Note: You can look at the contents of my xinitrc file here.

Input method editor

I recommend either KKC or Mozc.

KKC is not as rich as Mozc, but it gives a more plug-and-play experience.

Install fcitx-kkc.

$ sudo pacman -S fcitx-kkc

Although Mozc originates from Google Japanese Input, it is free/libre.

Install fcitx-mozc.

$ sudo pacman -S fcitx-mozc


To configure Fcitx, run fcitx-configtool. You can also bring it up via an application launcher, like Rofi.

In the settings, press + to add the input methods you want. Input methods themselves don't require any specific configuration. In case you want to explore their settings, KKC can be configured by clicking on the gear icon.

input methods

Fcitx settings.

To configure Mozc, you need to use the Fcitx's tray icon.

Mozc settings

How to access Mozc settings.

By default, you switch between IMEs by pressing Ctrl+Space. I prefer to use an add-on called Input method selector instead. In the config tool, set the trigger hotkey to none by clicking on it and pressing Enter. Then go to "Addon" > "Input method selector", press "Configure" and set Global SelectKey. I prefer Super+Space.

input methods

Enable Input method selector.

Alternatively you can open ~/.config/fcitx/conf/fcitx-imselector.config and uncomment or add GlobalInputMethodSelectKey=SUPER_SPACE there.

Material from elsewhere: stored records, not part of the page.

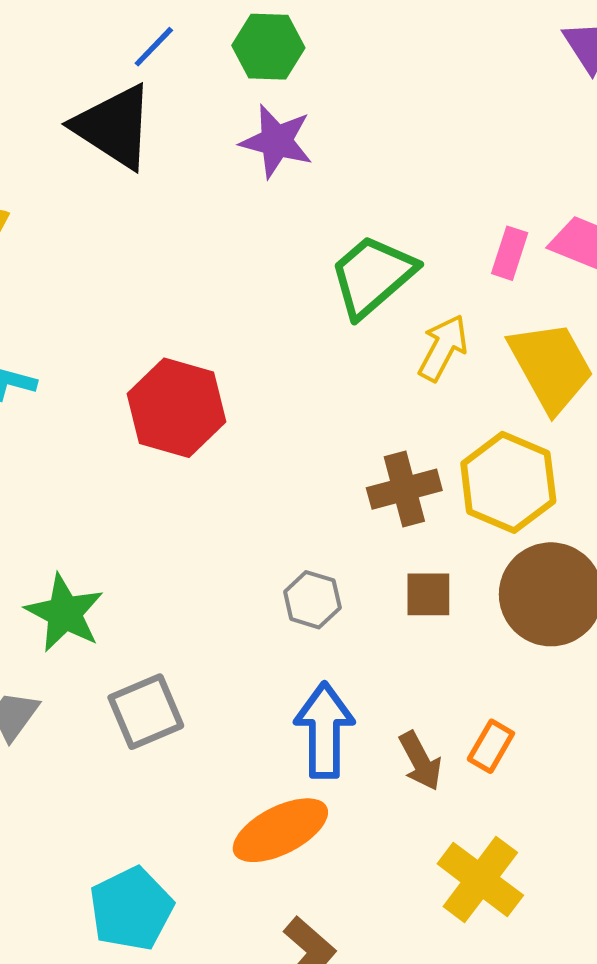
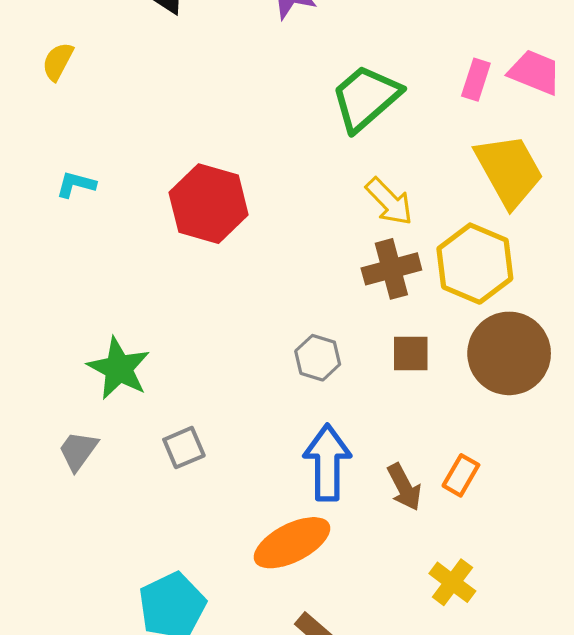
yellow arrow: (443, 348) -> (389, 202), moved, turned 108
gray square: (146, 712) -> (184, 448), size x0.7
yellow cross: (480, 880) -> (452, 582), size x0.7

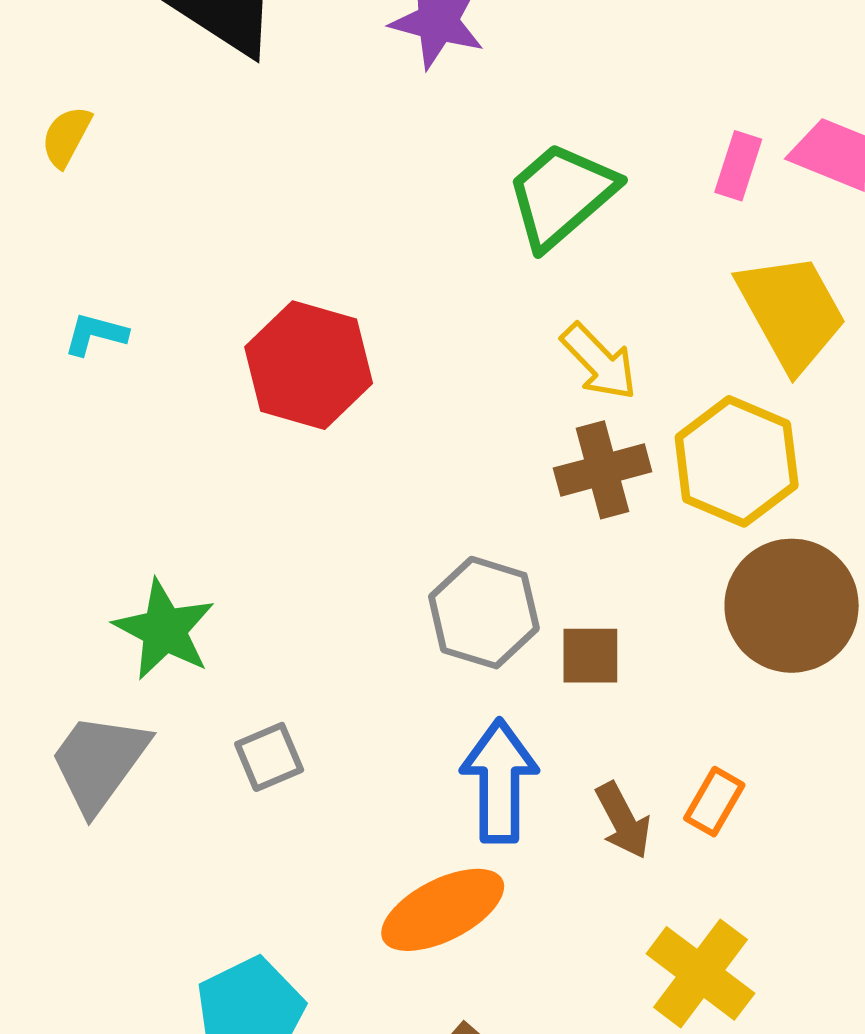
brown square: (411, 353) -> (590, 656), moved
gray hexagon: (318, 358) -> (484, 613), size x1.5
gray trapezoid: (78, 451) -> (99, 762), size x1.6
yellow cross: (452, 582) -> (700, 973), size x1.4

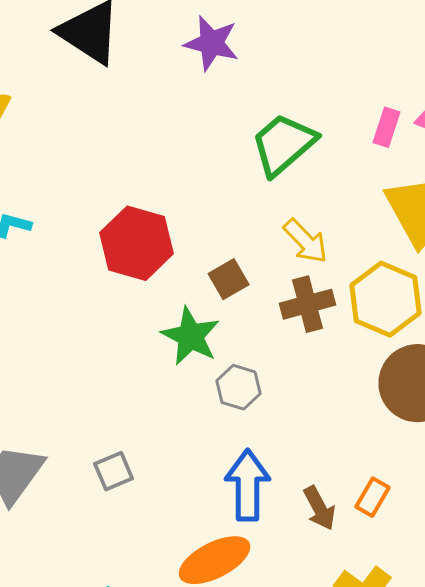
gray hexagon: (484, 613) -> (239, 387), size x0.7
green star: (164, 630) -> (191, 336), moved
brown square: (590, 656) -> (229, 279), moved, turned -30

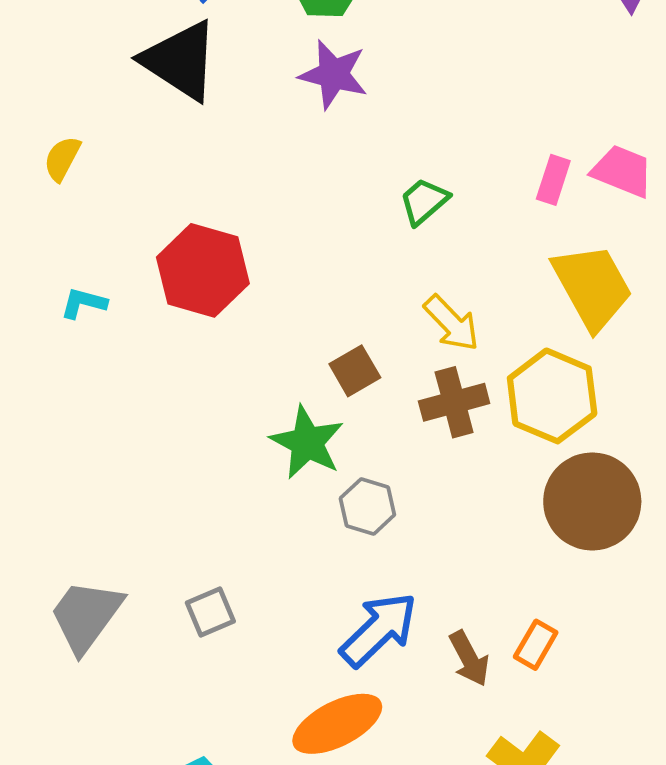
green trapezoid: (284, 144) -> (424, 201), size x0.6
red hexagon: (137, 243) -> (203, 270), moved
blue arrow: (248, 485) -> (379, 630), turned 46

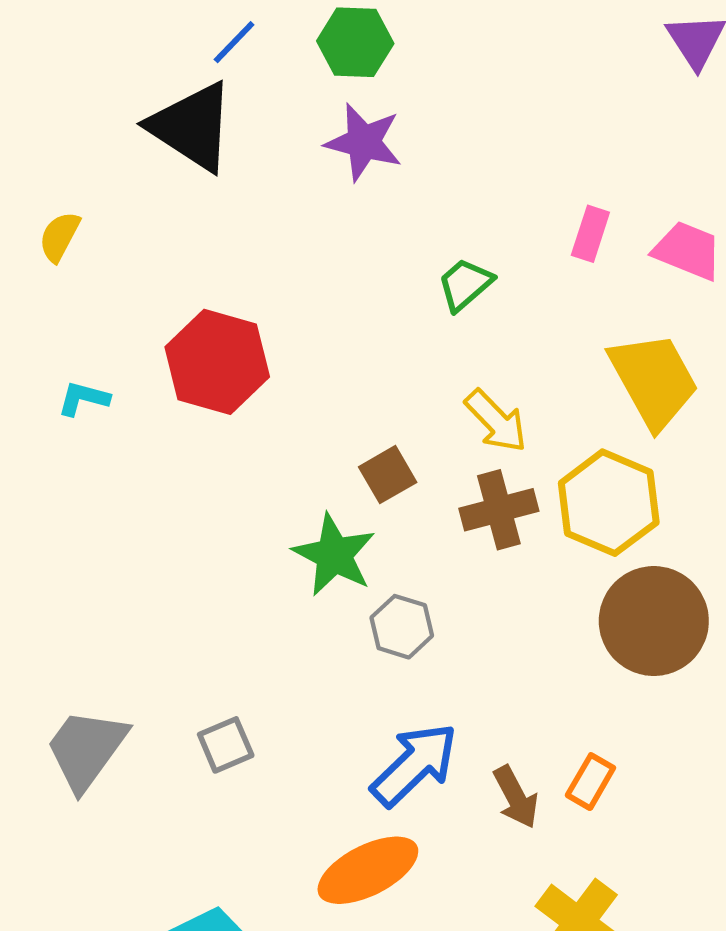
pink rectangle: (553, 180) -> (590, 234), moved

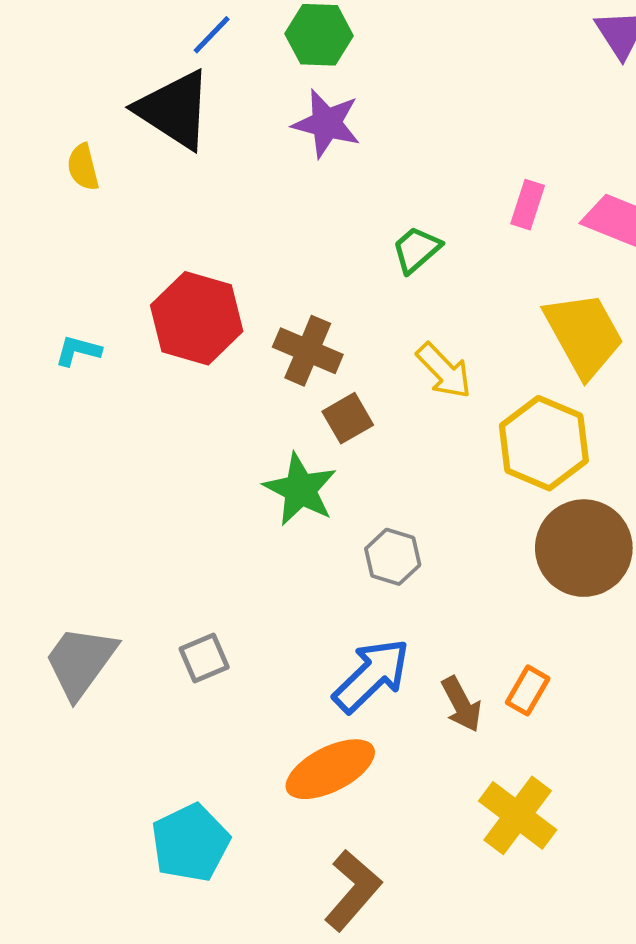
yellow semicircle: (59, 237) -> (83, 167), moved, turned -42
brown cross: (499, 510) -> (308, 351), moved, turned 38
gray hexagon: (402, 627) -> (393, 557), moved

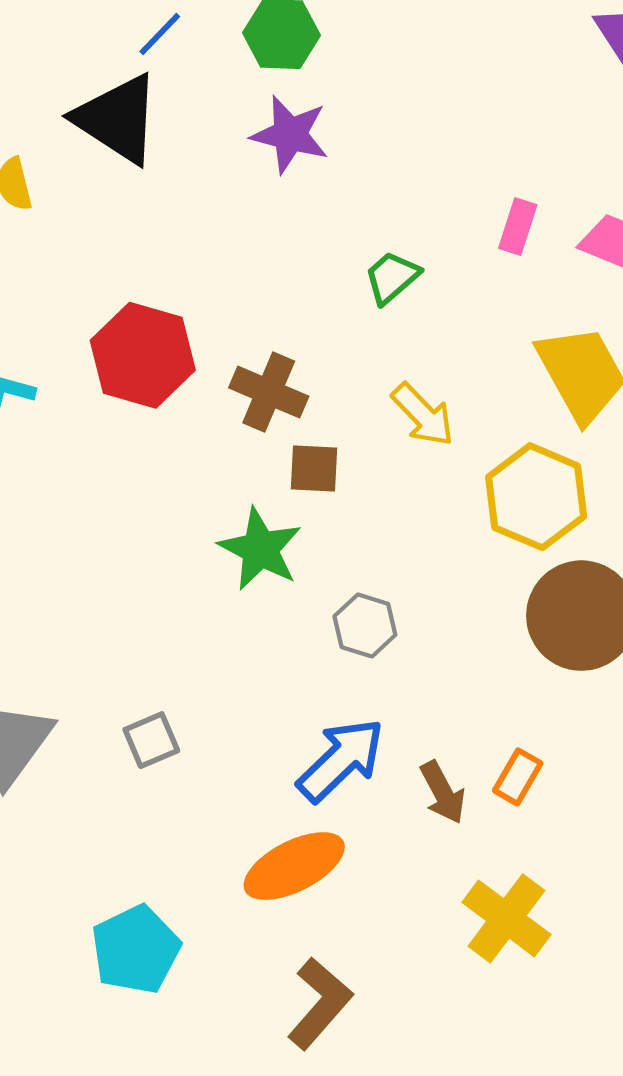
brown square: (348, 418) -> (314, 468), turned 33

Now, when you press Super+Space, it will bring up a menu where you can choose an input method.

input methods

Input method selector.


Using an IME usually comes down to typing what you want, then pressing Space to convert it. Every IME wants you to suffer, that's why the way each of them is used slightly differs. Don't expect keyboard shortcuts to be the same across IMEs. Some shortcuts may even be missing completely.


  • Typing with Alt pressed down forces latin input.
  • Pressing alt+` switches to latin mode.
  • How to type X?


On Android, you need to download a Japanese keyboard. To do this open the F-Droid catalog, then in the search bar type Mozc.

input methods

Mozc for Android.

Once installed, launch the app and follow the instructions to set it up.

Mozc for Android hasn't been updated for a while. If this upsets you, you can use any alternative Japanese keyboard. Google's proprietary app Gboard is malware but you can probably get around it by blocking the app's access to the Internet.

Most Japanese people use a 12 keys type layout. This is how the keyboard looks like. You tap and pull toward the character you'd like to input. Once you get used to it, it's much faster than the QWERTY layout because typing words requires less total keystrokes.

input methods

Japanese keyboard.

  • To type the small character, select , then tap on the 大⇔小 button and pull up.
  • In order to type brackets, simply swipe left and right on the key.
  • By default, if you simply pressed the button twice, you would end up with instead of ああ. This happens because the two inputs register as toggling. Instead you need to press , then the right arrow (>), then again.

If you don't like the 12 keys keyboard layout, you can switch to the QWERTY layout in settings.